*** Block opens ***
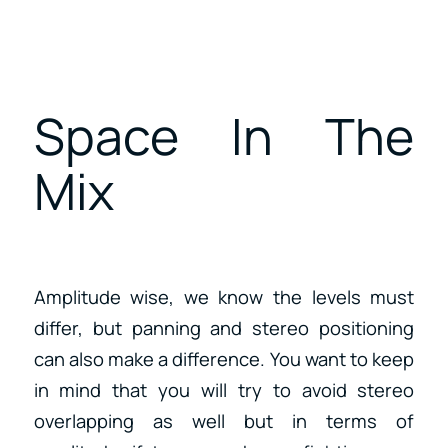
Space In The
Mix
Amplitude wise, we know the levels must
differ, but panning and stereo positioning
can also make a difference. You want to keep
in mind that you will try to avoid stereo
overlapping as well but in terms of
*** Block closes ***
TASK TO CARRY OUT: Output the data above without changes, apart from leaving out the pictures.

FINISHED TASK:
Space In The
Mix
Amplitude wise, we know the levels must
differ, but panning and stereo positioning
can also make a difference. You want to keep
in mind that you will try to avoid stereo
overlapping as well but in terms of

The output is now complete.